» Your instructions
The lines to copy are those holding the string "활용실적" in the entries below.

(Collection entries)
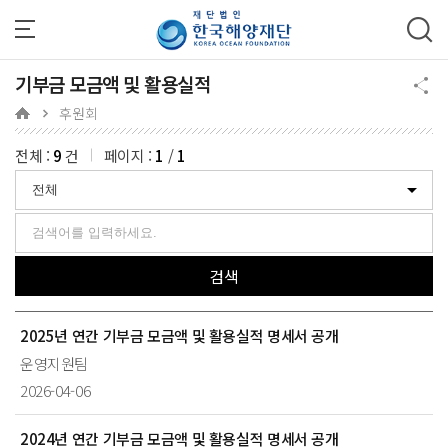
주메뉴 바로가기
본문 바로가기
하단 바로가기
기부금 모금액 및 활용실적
후원회
전체 :
9
건
페이지 :
1
/
1
검색
2025년 연간 기부금 모금액 및 활용실적 명세서 공개
운영지원팀
2026-04-06
2024년 연간 기부금 모금액 및 활용실적 명세서 공개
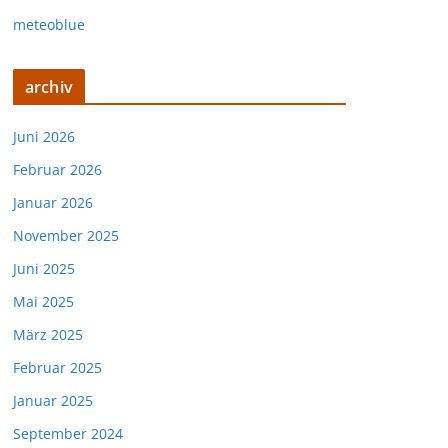
meteoblue
archiv
Juni 2026
Februar 2026
Januar 2026
November 2025
Juni 2025
Mai 2025
März 2025
Februar 2025
Januar 2025
September 2024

» Exercise response
기부금 모금액 및 활용실적
2025년 연간 기부금 모금액 및 활용실적 명세서 공개
2024년 연간 기부금 모금액 및 활용실적 명세서 공개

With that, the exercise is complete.